Likelihood Recurrent Geometric Network

This is the reference (TensorFlow) implementation of Likelihood-Recurrent Geometric Network. A manuscrip of this work is available on BioRxiv: https://www.biorxiv.org/content/10.1101/2021.09.03.458873v1). All checkpointed models and datasets are available here: https://iowa-my.sharepoint.com/:f:/g/personal/gqi1_uiowa_edu/EkwQUmKpewREj4IvCfXIzfkBy4kLuPtmyIaWAIUH8Tdp5A?e=1MUgwI. Likelihood-RGN builds on Recurrent Geometric Network (RGN) published by Prof. Mohammed AlQuraishi in 2019 End-to-end differentiable learning of protein structure, by incorporating atomic displacement factors into the deep learning network's loss function.

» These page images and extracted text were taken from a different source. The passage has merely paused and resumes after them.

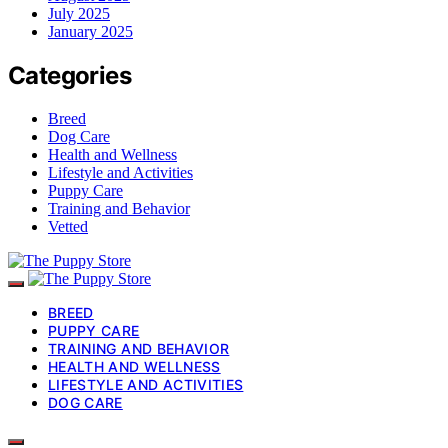
July 2025
January 2025
Categories
Breed
Dog Care
Health and Wellness
Lifestyle and Activities
Puppy Care
Training and Behavior
Vetted
BREED
PUPPY CARE
TRAINING AND BEHAVIOR
HEALTH AND WELLNESS
LIFESTYLE AND ACTIVITIES
DOG CARE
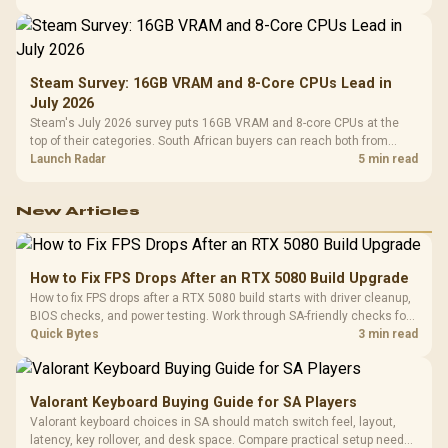
Steam Survey: 16GB VRAM and 8-Core CPUs Lead in
July 2026
Steam's July 2026 survey puts 16GB VRAM and 8-core CPUs at the
top of their categories. South African buyers can reach both from
about R12,998 before the rest of the build.
Launch Radar
5 min read
New Articles
How to Fix FPS Drops After an RTX 5080 Build Upgrade
How to fix FPS drops after a RTX 5080 build starts with driver cleanup,
BIOS checks, and power testing. Work through SA-friendly checks for
chipset drivers, display refresh, PCIe seating, frame caps, and game
Quick Bytes
3 min read
settings before blaming the GPU.
Valorant Keyboard Buying Guide for SA Players
Valorant keyboard choices in SA should match switch feel, layout,
latency, key rollover, and desk space. Compare practical setup needs,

Installation and requirements

Extract all files in the model directory in a single location and use protling.py, described further below, to train new models and predict structures. Below are the language requirements and package dependencies:

Python 2.7
TensorFlow >= 1.4 (tested up to 1.12)
setproctitle

Usage

The protling.py script facilities training of and prediction using RGN models. Below are typical use cases. The script also accepts a number of command-line options whose functionality can be queried using the --help option.

Train a new model or continue training an existing model

Likelihood-RGN models are described using a configuration file that controls hyperparameters and architectural choices. For a list of available options and their descriptions, see its documentation. Once a configuration file has been created, along with a suitable dataset (download a ready-made ProteinNetX data set or create a new one from scratch using the convert_to_tfrecord.py script to first create a ProteinNet data set, followed by updating the ProteinNet data set to a ProteinNetX data set using the scripts in the bfactor_scripts directory). The following directory structure must be created:

<baseDirectory>/runs/<runName>/<datasetName>/<configurationFile>
<baseDirectory>/data/<datasetName>/[training,validation,testing]

Where the first path points to the configuration file and the second path to the directories containing the training, validation, and possibly test sets. Note that <runName> and <datasetName> are user-defined variables specified in the configuration file that encode the name of the model and dataset, respectively.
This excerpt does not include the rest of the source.